第83話 兆しの歪み
異界との結び目──旧地下鉄跡。
再びその広間に集った高野たちは、異様な緊張に包まれていた。
空間はまだ不安定なまま、微細な揺らぎが空気中を漂っている。
空間を満たす魔素の粒子が、時折ふっと乱れた軌道を描き、
まるで何かが“目覚め”を待っているかのようだった。
千尋がタブレット端末を操作しながら、眉間にしわを寄せる。
「やっぱり……結界が内側から“押し戻されてる”わ。
誰かが外からこじ開けてるわけじゃない。
これは、向こうから……自律的に膨張してきてるの」
その言葉に、水科が頷く。
「意志体の一部か、それとも別の何か……。
いずれにせよ、これは初めて見る類いの反応だ。
これは明らかに“招き”だ」
高野は拳を握り締め、空間の裂け目に目を凝らす。
「……まるで、こっちを試してるみたいだな」
そのとき──
パキィンッ──と、空間に音が響いた。
亀裂が走ったのは、壁でも地面でもなかった。
それは、空間そのものに“ひび”が入ったような、
現実では説明しがたい異常だった。
ひび割れた空間から、濃い闇が滲み出す。
その中心に、“目”が浮かぶ。
だが、それは今まで見てきた“監視者の目”とは違っていた。
瞳孔は不規則に脈動し、何層にも重なった異質な構造体が連なっている。
「こいつ……進化してる……」
ユイが、声を震わせた。
その“目”が瞬いた瞬間──
全員の意識に直接、声が流れ込む。
《識別完了。
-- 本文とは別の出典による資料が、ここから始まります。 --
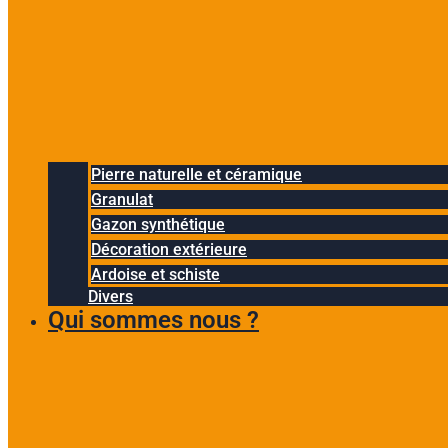
Pierre naturelle et céramique
Granulat
Gazon synthétique
Décoration extérieure
Ardoise et schiste
Divers
Qui sommes nous ?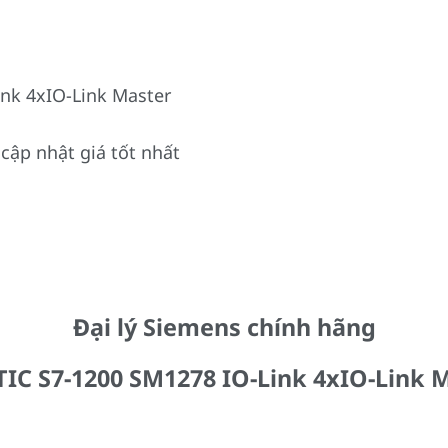
nk 4xIO-Link Master
cập nhật giá tốt nhất
Đại lý Siemens chính hãng
IC S7-1200 SM1278 IO-Link 4xIO-Link 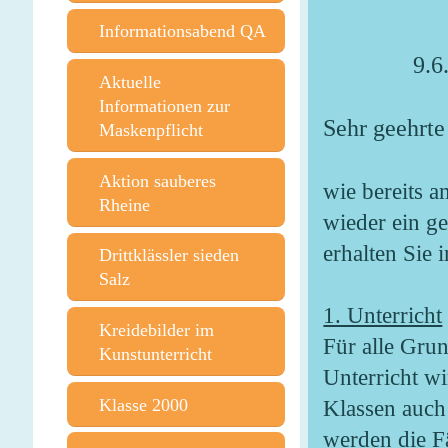
Informationsabend QA
9.6
Aktuelle
Informationen zur
Sehr geehr
Maskenpflicht
Aktion sauberes
wie bereits a
Rheine
wieder ein ge
erhalten Sie
Drittklässler sieden
Salz
1. Unterricht
Kreidebilder im
Für alle Grun
Kunstunterricht
Unterricht wi
Klasse 2000
Klassen auch
werden die F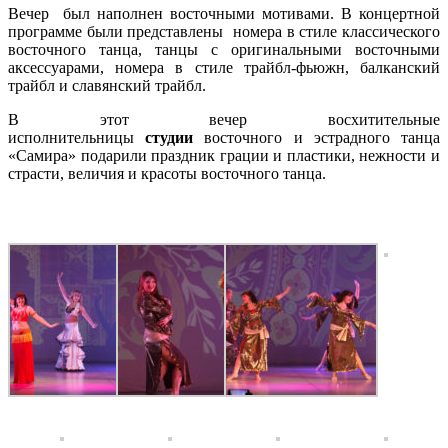
Вечер был наполнен восточными мотивами. В концертной
программе были представлены номера в стиле классического
восточного танца, танцы с оригинальными восточными
аксессуарами, номера в стиле трайбл-фьюжн, балканский
трайбл и славянский трайбл.
В этот вечер восхитительные
исполнительницы
студии
восточного и эстрадного танца
«Самира» подарили праздник грации и пластики, нежности и
страсти, величия и красоты восточного танца.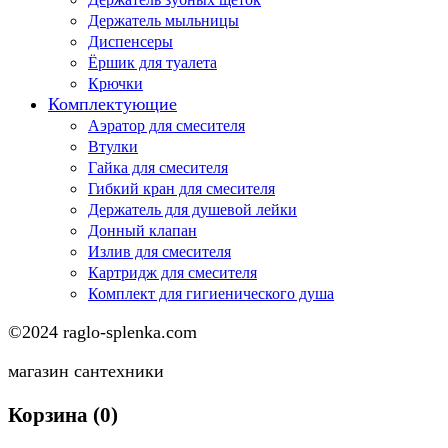
Держатель мыльницы
Диспенсеры
Ёршик для туалета
Крючки
Комплектующие
Аэратор для смесителя
Втулки
Гайка для смесителя
Гибкий кран для смесителя
Держатель для душевой лейки
Донный клапан
Излив для смесителя
Картридж для смесителя
Комплект для гигиенического душа
©2024 raglo-splenka.com
магазин сантехники
Корзина
(0)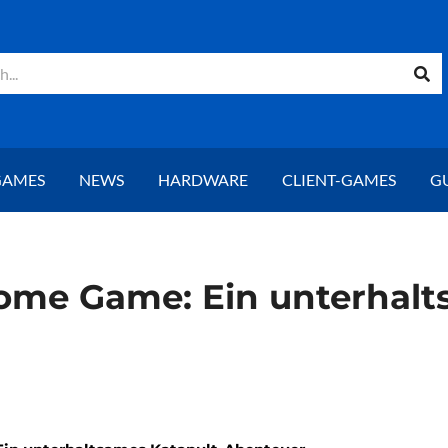
GAMES
NEWS
HARDWARE
CLIENT-GAMES
G
me Game: Ein unterhalt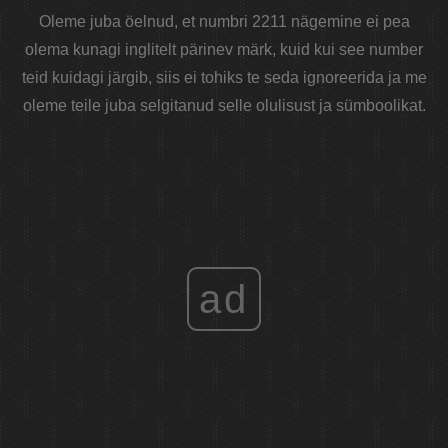
Oleme juba öelnud, et numbri 2211 nägemine ei pea
olema kunagi inglitelt pärinev märk, kuid kui see number
teid kuidagi järgib, siis ei tohiks te seda ignoreerida ja me
oleme teile juba selgitanud selle olulisust ja sümboolikat.
ad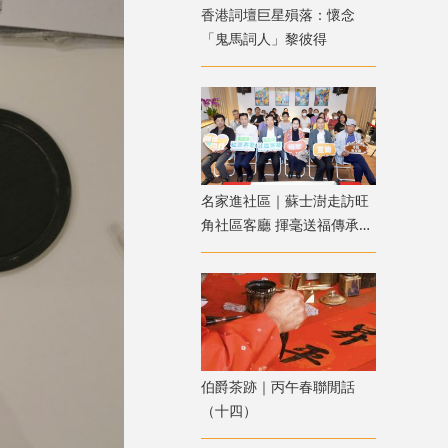
香港詞壇巨星殞落：懷念
「鬼馬詞人」黎彼得
名家進社區｜蘇士澍走訪旺
角社區客廳 揮毫送福傳承中
華書藝
伯爵茶跡｜丙午春聯閒話
（十四）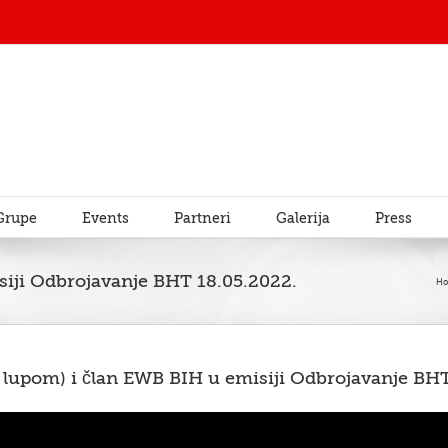
Grupe
Events
Partneri
Galerija
Press
iji Odbrojavanje BHT 18.05.2022.
H
d lupom) i član EWB BIH u emisiji Odbrojavanje BH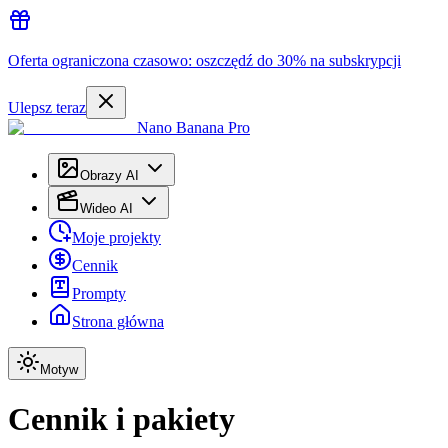
Oferta ograniczona czasowo: oszczędź do 30% na subskrypcji
Ulepsz teraz
Nano Banana Pro
Obrazy AI
Wideo AI
Moje projekty
Cennik
Prompty
Strona główna
Motyw
Cennik i pakiety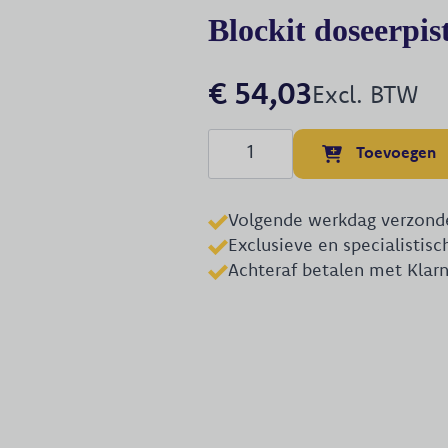
Blockit doseerpis
€
54,03
Excl. BTW
Blockit
Toevoegen
doseerpistool
210ml
aantal
Volgende werkdag verzond
Exclusieve en specialistis
Achteraf betalen met Klar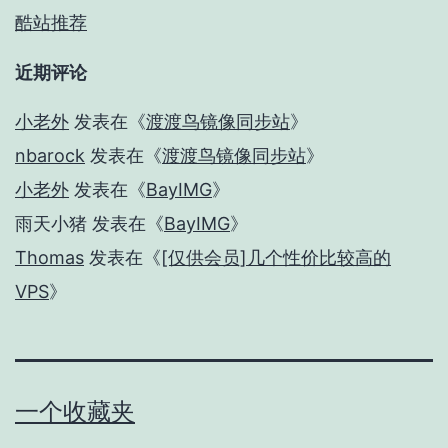
酷站推荐
近期评论
小老外
发表在《
渡渡鸟镜像同步站
》
nbarock
发表在《
渡渡鸟镜像同步站
》
小老外
发表在《
BayIMG
》
雨天小猪
发表在《
BayIMG
》
Thomas
发表在《
[仅供会员]几个性价比较高的
VPS
》
一个收藏夹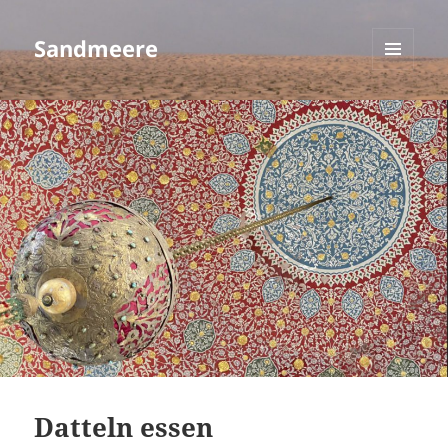
Sandmeere
MENÜ
UND
WIDGETS
Datteln essen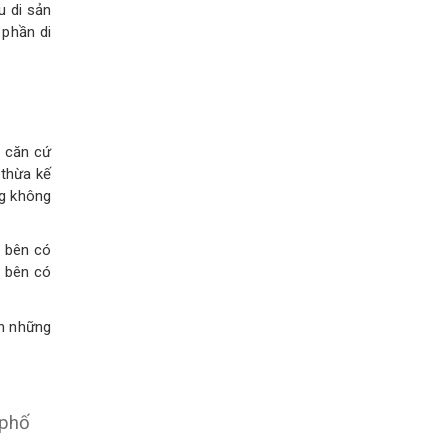
u di sản
 phần di
g căn cứ
 thừa kế
g không
c bên có
c bên có
òn những
 phố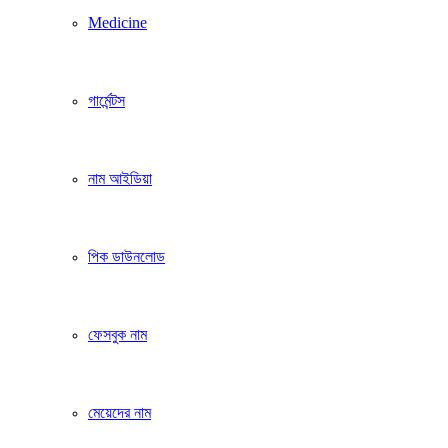
Medicine
গার্মেন্টস
নাম আইডিয়া
পিক ডাউনলোড
ফেসবুক নাম
মেয়েদের নাম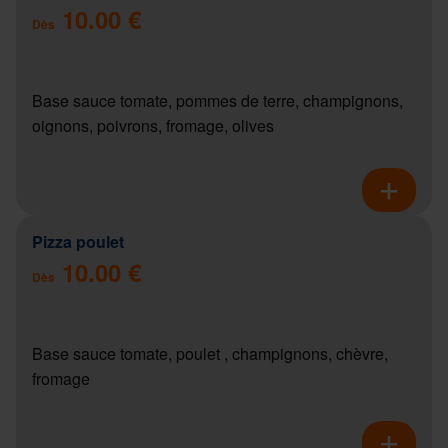
10.00 €
Dès
Base sauce tomate, pommes de terre, champignons,
oignons, poivrons, fromage, olives
Pizza poulet
10.00 €
Dès
Base sauce tomate, poulet , champignons, chèvre,
fromage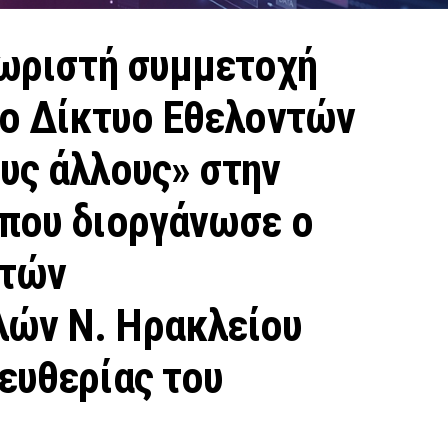
χωριστή συμμετοχή
το Δίκτυο Εθελοντών
υς άλλους» στην
 που διοργάνωσε ο
οτών
λών Ν. Ηρακλείου
ευθερίας του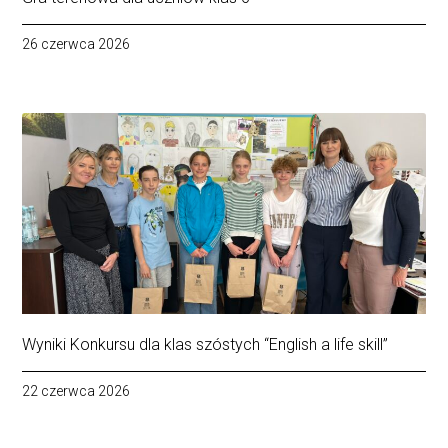
26 czerwca 2026
Wyniki Konkursu dla klas szóstych “English a life skill”
22 czerwca 2026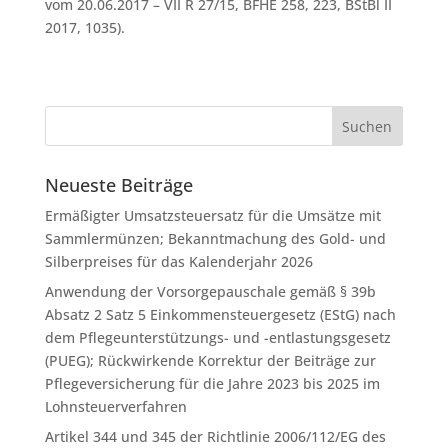
vom 20.06.2017 – VII R 27/15, BFHE 258, 223, BStBl II
2017, 1035).
Neueste Beiträge
Ermäßigter Umsatzsteuersatz für die Umsätze mit
Sammlermünzen; Bekanntmachung des Gold- und
Silberpreises für das Kalenderjahr 2026
Anwendung der Vorsorgepauschale gemäß § 39b
Absatz 2 Satz 5 Einkommensteuergesetz (EStG) nach
dem Pflegeunterstützungs- und -entlastungsgesetz
(PUEG); Rückwirkende Korrektur der Beiträge zur
Pflegeversicherung für die Jahre 2023 bis 2025 im
Lohnsteuerverfahren
Artikel 344 und 345 der Richtlinie 2006/112/EG des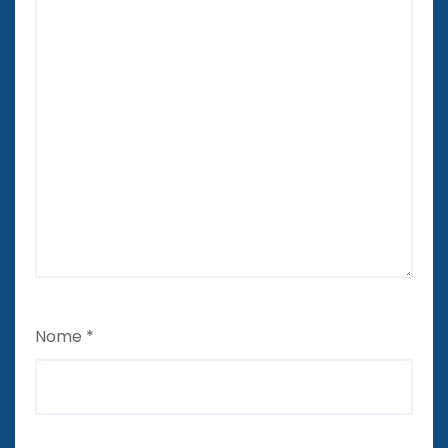
Nome
*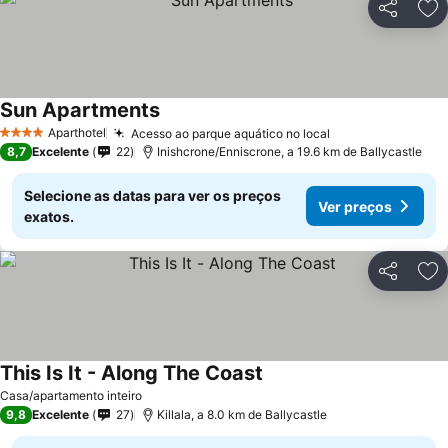
Partilhar
Ad
Sun Apartments
Ver preços
Aparthotel
Acesso ao parque aquático no local
Ver preços
4 Estrelas
8,7
Excelente
22
Inishcrone/Enniscrone, a 19.6 km de Ballycastle
Selecione as datas para ver os preços
Ver preços
exatos.
Partilhar
Ad
This Is It - Along The Coast
Ver preços
Casa/apartamento inteiro
9,8
Excelente
27
Killala, a 8.0 km de Ballycastle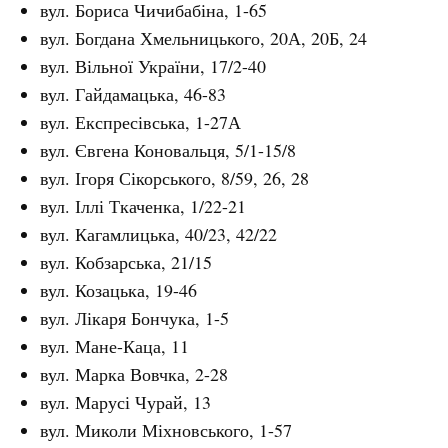
вул. Бориса Чичибабіна, 1-65
вул. Богдана Хмельницького, 20А, 20Б, 24
вул. Вільної України, 17/2-40
вул. Гайдамацька, 46-83
вул. Експресівська, 1-27А
вул. Євгена Коновальця, 5/1-15/8
вул. Ігоря Сікорського, 8/59, 26, 28
вул. Іллі Ткаченка, 1/22-21
вул. Кагамлицька, 40/23, 42/22
вул. Кобзарська, 21/15
вул. Козацька, 19-46
вул. Лікаря Бончука, 1-5
вул. Мане-Каца, 11
вул. Марка Вовчка, 2-28
вул. Марусі Чурай, 13
вул. Миколи Міхновського, 1-57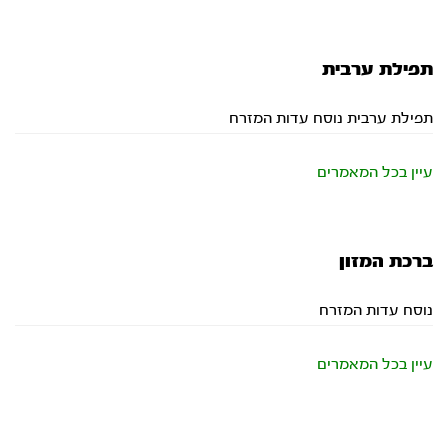
תפילת ערבית
תפילת ערבית נוסח עדות המזרח
עיין בכל המאמרים
ברכת המזון
נוסח עדות המזרח
עיין בכל המאמרים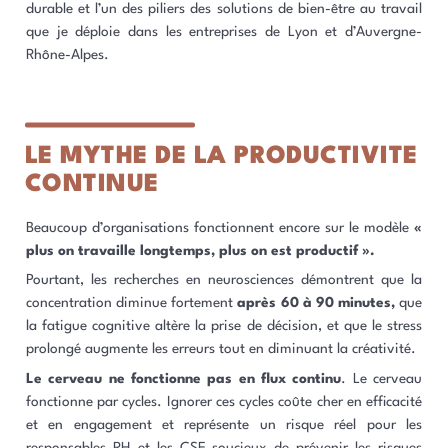
durable et l’un des piliers des solutions de bien-être au travail
que je déploie dans les entreprises de Lyon et d’Auvergne-
Rhône-Alpes.
LE MYTHE DE LA PRODUCTIVITE
CONTINUE
Beaucoup d’organisations fonctionnent encore sur le modèle
«
plus on travaille longtemps, plus on est productif ».
Pourtant, les recherches en neurosciences démontrent que la
concentration diminue fortement
après 60 à 90 minutes,
que
la fatigue cognitive altère la prise de décision, et que le stress
prolongé augmente les erreurs tout en diminuant la créativité.
Le cerveau ne fonctionne pas en flux continu
. Le cerveau
fonctionne par cycles. Ignorer ces cycles coûte cher en efficacité
et en engagement et représente un risque réel pour les
responsables RH et les CSE soucieux de prévenir les risques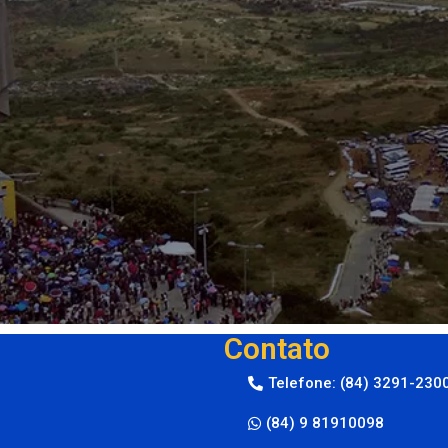
Contato
Telefone: (84) 3291-230
(84) 9 81910098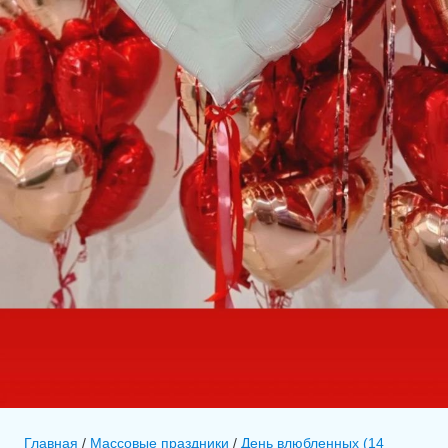
Главная
/
Массовые праздники
/
День влюбленных (14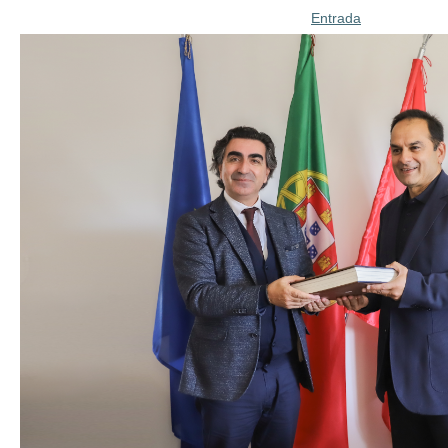
Entrada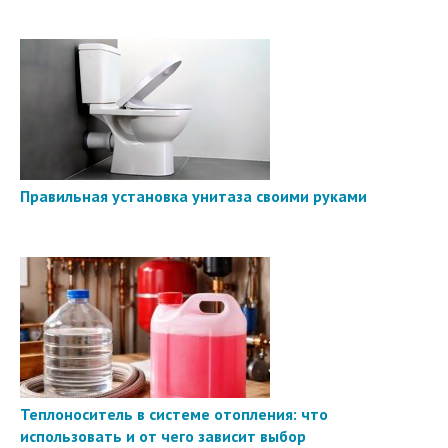
Правильная установка унитаза своими руками
Теплоноситель в системе отопления: что
использовать и от чего зависит выбор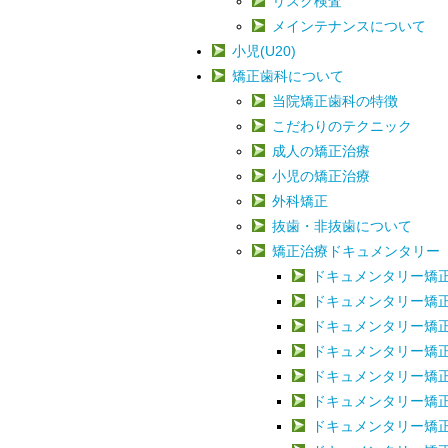
リスク検査
メインテナンスについて
小児(U20)
矯正歯科について
当院矯正歯科の特徴
こだわりのテクニック
成人の矯正治療
小児の矯正治療
外科矯正
抜歯・非抜歯について
矯正治療ドキュメンタリー
ドキュメンタリー矯正治
ドキュメンタリー矯正治
ドキュメンタリー矯正治
ドキュメンタリー矯正治
ドキュメンタリー矯正治
ドキュメンタリー矯正治
ドキュメンタリー矯正治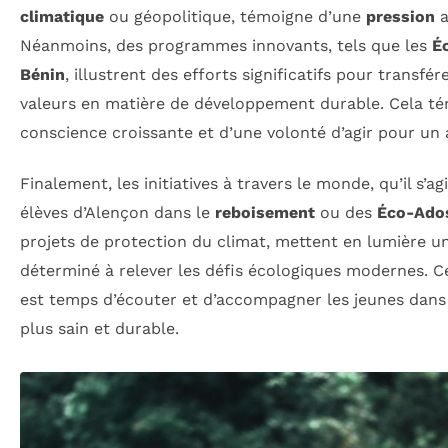
climatique
ou géopolitique, témoigne d’une
pression
a
Néanmoins, des programmes innovants, tels que les
É
Bénin
, illustrent des efforts significatifs pour transf
valeurs en matière de développement durable. Cela té
conscience croissante et d’une volonté d’agir pour un a
Finalement, les initiatives à travers le monde, qu’il s’
élèves d’Alençon dans le
reboisement
ou des
Éco-Ado
projets de protection du climat, mettent en lumière
déterminé à relever les défis écologiques modernes. Ce
est temps d’écouter et d’accompagner les jeunes dans
plus sain et durable.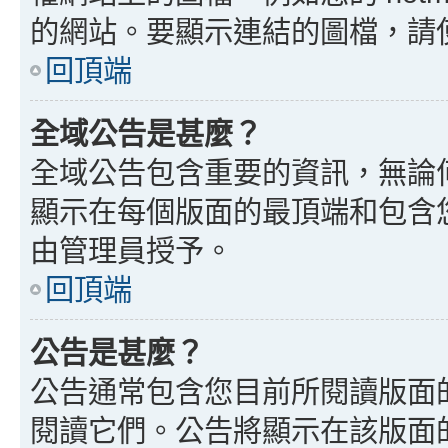
的網站。要顯示連結的圖檔，請使用 B
回頂端
全域公告是甚麼？
全域公告包含重要的資訊，無論
顯示在每個版面的最頂端和包含
由管理員授予。
回頂端
公告是甚麼？
公告通常包含您目前所閱讀版面
閱讀它們。公告將顯示在該版面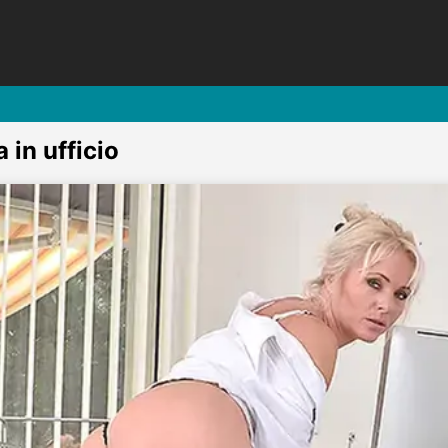
a in ufficio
記録:進行中》
《次段階:接触──準備完了》
結晶片が激しく反応を起こし、柚葉の周囲に淡い光の波が広がる。
「高野さん……今、誰かが……私の中に、触れようとして……!」
「下がれ、柚葉!」
高野が柚葉の肩を掴み、彼女を庇うように一歩前へ出る。
その瞬間、空間の中心──裂け目が、大きく“開いた”。
眩い光と共に、空気が引き裂かれる。
そして、何かが“こちら側”へと顔を出そうとしていた。
「くそっ、もうここまで来てるのか……!」
水科が急ぎ、封印術式の再構築を開始する。
千尋とユイが即座に補助に回るが、今や空間全体が脈動しており、術式の安定には限界がある。
「次回の干渉まで、もう……時間がない!」
そう叫ぶ水科の背後で、再び異界の“目”が光を放った。
空間が、現実と異界の境界を越えて“混じり合い始めている”──。